The phrase “deterministic AI agent” sounds like a contradiction, since the model underneath is probabilistic. The trick is that you do not make the model deterministic. You take the important decisions away from it.

I have lost more hours than I want to admit to agents that worked in a demo and fell apart in production. The fix that finally stuck was not a smarter prompt. It was moving the decisions that mattered out of the prompt entirely and into code the model has no vote in.

This guide walks through the four structural patterns that do that: a critic gate the model cannot talk its way past, phase isolation with checkpoints, grammar-constrained output, and a spec that drives the whole thing.

Each section has working code you can adapt. Run through all four and you will stop relying on the model to behave and start enforcing it.

Why Prompt-Based Agents Drift

Prompt-based agents drift because the prompt is a suggestion, and the model is free to ignore it the moment it gets confident or hyper-focused.

You can write “always run the tests before finishing” ten different ways and still watch the agent skip the step.

The problem gets worse on smaller local models. A frontier model can usually self-determine when to stop researching and start writing. A 30B-class local model like Qwen3-30B lacks the thinking scope to redirect itself, so it gets hyper-focused and single-minded, repeating the same tool call or barreling past a failed check.

What I have come to believe is that this is not a prompt-quality problem. It is a control-flow problem. If the decision to proceed lives inside the model’s reasoning, the decision is only as reliable as the model on its worst run.

The reasons agents fail in production almost always trace back to a decision that should have been structural sitting in the prompt instead.

Move the Control Flow Out of the Prompt

Determinism starts when the code, not the model, owns the sequence of steps, the branching, and the error handling.
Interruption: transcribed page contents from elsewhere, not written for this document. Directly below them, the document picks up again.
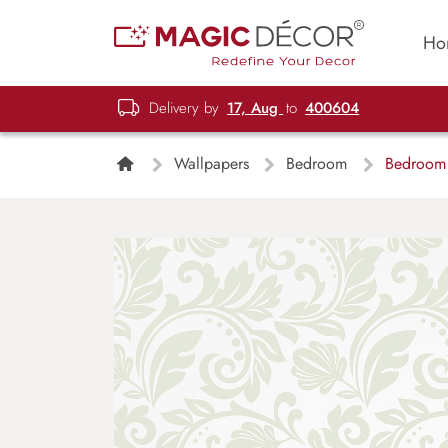
Ho
Delivery by
17, Aug
to
400604
Wallpapers
Bedroom
Bedroom W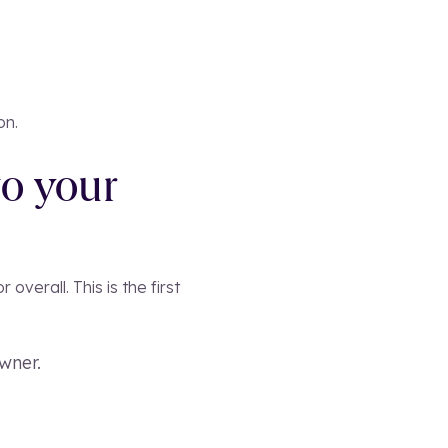
on.
to your
verall. This is the first
wner.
The model becomes one modular step inside a flow it does not orchestrate.

The way I think about it now is a role swap. In a prompt-driven agent, the model is the manager deciding what happens next. In a deterministic agent, the model is a worker that gets handed one well-scoped task, returns a result, and the surrounding code decides what happens next.

A graph framework like LangGraph makes this concrete: nodes are steps, edges are the allowed transitions, and the model runs inside a node rather than choosing the edges.

If you would rather not write graph code, a low-code platform like Make.com can enforce some of the same routing through its scenario logic, though you trade fine control for speed of setup. Either way, the principle holds: the path is defined in the system, not improvised by the model.

This is the same lesson behind making an agent reliable. Structure is cheaper than retries.

Build the Structural Critic Gate

A structural critic gate is a conditional edge that inspects an objective status field and routes accordingly, so the model cannot approve its own work. This is the single most important pattern in the whole setup.

Structural critic gate conditional edge routing

Here is the difference in practice, because I used to think a strong prompt did the same job.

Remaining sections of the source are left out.